A dor de garganta é classicamente descrita quando falamos de infecção, visto que a faringe é o local onde ocorrem os processos inflamatórios e é considerada uma porta de entrada para muito dos agentes infecciosos, como vírus, bactérias e fungos. No entanto, apesar desta região servir como via de acesso para o microrganismo, o curso da infecção geralmente é autolimitado, tendo sua resolução em poucos dias.

A faringite aguda (FA) é caracterizada pelo início rápido de dor de garganta (odinofagia) e inflamação faríngea. O exsudato pode ou não estar presente e, é de suma importância, que você saiba que a presença de placas nas tonsilas palatinas não é um sinal patognomônico para infecção bacterina, uma vez que há etiologias virais, tais como vírus Epstein-Barr e adenovírus, que também apresentam essa característica.

A faringite aguda pode ser causada tanto por vírus como bactérias, sendo os agentes virais a causa mais comum dentre elas. Os vírus da via respiratória, como por exemplo o rinovírus, coronavírus, vírus da influenza, parainfluenza e adenovírus, constituem a causa identificável mais habitual. O vírus herpes simples (VHS), coxsackie, citomegalovírus, Epstein-Baar e a infecção aguda pelo vírus da imunodeficiência humana (HIV), são outros agentes envolvidos na gênese da FA, contudo, apresentam uma menor frequência quando comparados aos anteriores.   
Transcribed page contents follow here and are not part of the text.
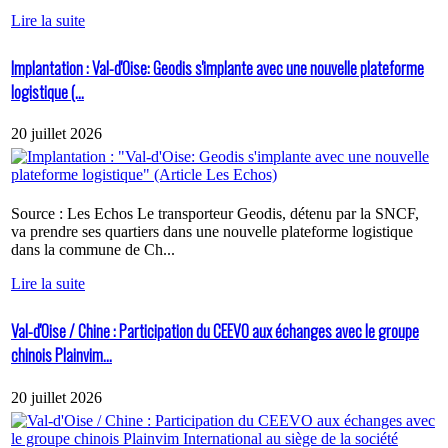
Lire la suite
Implantation : Val-d'Oise: Geodis s'implante avec une nouvelle plateforme
logistique (...
20 juillet 2026
Source : Les Echos Le transporteur Geodis, détenu par la SNCF,
va prendre ses quartiers dans une nouvelle plateforme logistique
dans la commune de Ch...
Lire la suite
Val-d'Oise / Chine : Participation du CEEVO aux échanges avec le groupe
chinois Plainvim...
20 juillet 2026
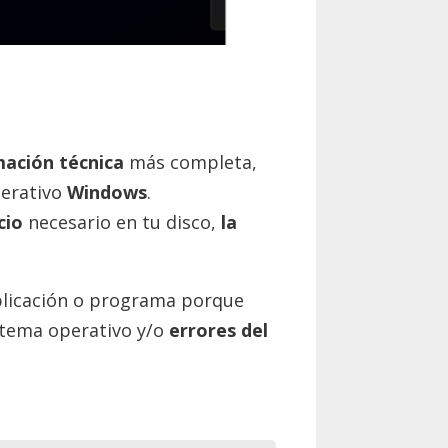
mación técnica
más completa,
perativo
Windows
.
cio
necesario en tu disco,
la
aplicación o programa porque
stema operativo y/o
errores del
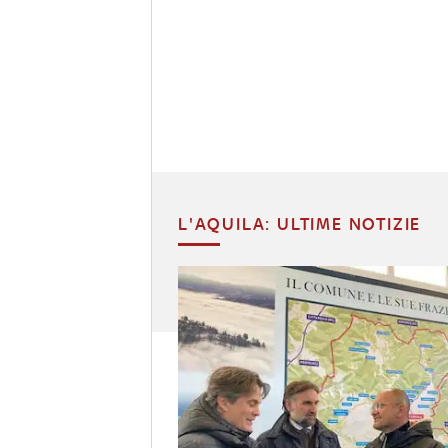
L'AQUILA: ULTIME NOTIZIE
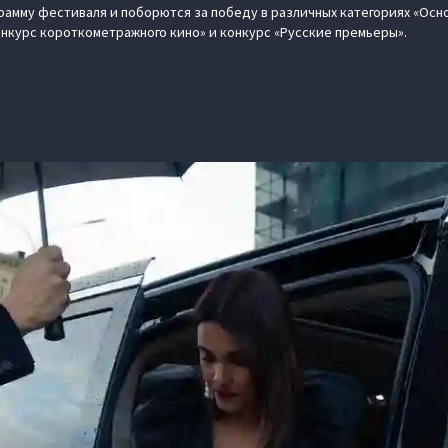
рамму фестиваля и поборются за победу в различных категориях «Осн
онкурс короткометражного кино» и конкурс «Русские премьеры».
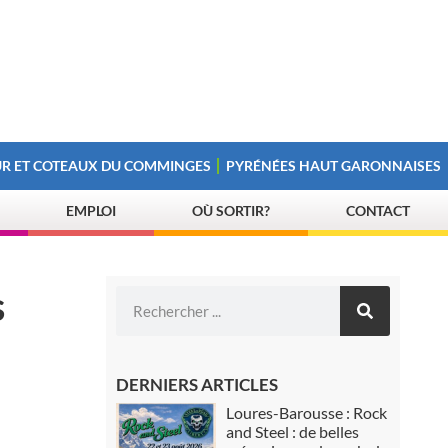
R ET COTEAUX DU COMMINGES
PYRÉNÉES HAUT GARONNAISES
EMPLOI
OÙ SORTIR?
CONTACT
s
DERNIERS ARTICLES
Loures-Barousse : Rock
and Steel : de belles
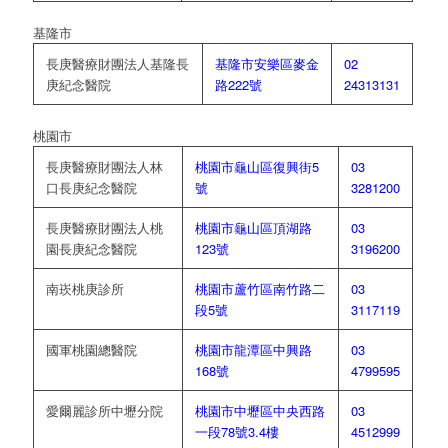
基隆市
長庚醫療財團法人基隆長
基隆市安樂區麥金
02
庚紀念醫院
路222號
24313131
桃園市
長庚醫療財團法人林
桃園市龜山區復興街5
03
口長庚紀念醫院
號
3281200
長庚醫療財團法人桃
桃園市龜山區頂湖路
03
園長庚紀念醫院
123號
3196200
南崁桃庚診所
桃園市蘆竹區南竹路二
03
段5號
3117119
國軍桃園總醫院
桃園市龍潭區中興路
03
168號
4799595
愛爾麗診所中壢分院
桃園市中壢區中央西路
03
一段78號3.4樓
4512999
A faringite aguda de origem bacteriana é, principalmente, associada ao Estreptococcus pyogenes, uma bactéria beta hemolítica do grupo A. Entretanto, ela não é a única, pois já foi observado, em menores proporções, infecções contendo Fusobacterium necrophorum, Corynebacterium diphtheriae, Corynebacterium ulcerans, Yersina enterocolitica, Treponema pallidum, M. pneumoniae y C. pneumoniae.

Como já foi falado anteriormente, a maioria das faringites são de origem viral e, por conta disso, uma característica interessante a respeito delas é a possibilidade de associação com sintomas nasais, estando geralmente associados à obstrução nasal, coriza e tosse.
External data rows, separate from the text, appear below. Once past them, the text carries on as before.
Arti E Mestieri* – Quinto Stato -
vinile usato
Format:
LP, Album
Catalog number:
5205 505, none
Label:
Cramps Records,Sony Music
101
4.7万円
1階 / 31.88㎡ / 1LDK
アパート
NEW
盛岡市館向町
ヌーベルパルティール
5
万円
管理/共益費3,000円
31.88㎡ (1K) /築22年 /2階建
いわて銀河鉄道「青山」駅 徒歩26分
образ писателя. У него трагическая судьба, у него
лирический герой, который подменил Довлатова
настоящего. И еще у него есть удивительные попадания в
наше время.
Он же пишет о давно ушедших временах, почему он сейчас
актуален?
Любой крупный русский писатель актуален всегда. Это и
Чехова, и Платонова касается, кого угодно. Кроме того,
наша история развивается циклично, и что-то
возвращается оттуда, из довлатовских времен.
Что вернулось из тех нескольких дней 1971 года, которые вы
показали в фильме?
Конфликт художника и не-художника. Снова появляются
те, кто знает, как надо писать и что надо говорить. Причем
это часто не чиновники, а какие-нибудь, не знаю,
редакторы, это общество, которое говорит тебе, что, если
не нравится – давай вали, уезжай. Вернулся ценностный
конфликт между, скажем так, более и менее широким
Dito quadro clínico, em quase cem por cento dos quadros, não apresenta gravidade e, a depender do vírus que está infectando o hospedeiro, a febre e o exsudato faríngeo podem estar ausentes ou presentes.

A infecção pelo vírus Epstein-Barr, agente causador da mononucleose infecciosa (MI), é frequentemente adquirido na infância através de secreções salivares, contudo, adolescentes e adultos também podem ser contaminados.

O vírus apresenta um tempo de incubação relativamente longo, cerca de 4 a 6 semanas. Após esse período, os sintomas iniciam de forma inespecífica com febre baixa, cefaleia e mal-estar. Cinco a sete dias após o inicio do quadro clínico, a febre tende a se tornar elevada e se mantem por uma a duas semanas. Além desses sintomas mencionados, o paciente tende a apresentar hiperemia e hipertrofia das tonsilas palatinas, no qual é capaz de apresentar ou não exsudato, petéquias no palato, edema de úvula, lifonodomegalia generalizada (incluindo linfonodos cervicais posteriores), e pode apresentar hepatoesplenomegalia. O exantema é pouco comum, entretanto, nos casos onde há prescrição de antibiótico de forma errônea, esse sinal exacerba-se e torna-se mais frequente.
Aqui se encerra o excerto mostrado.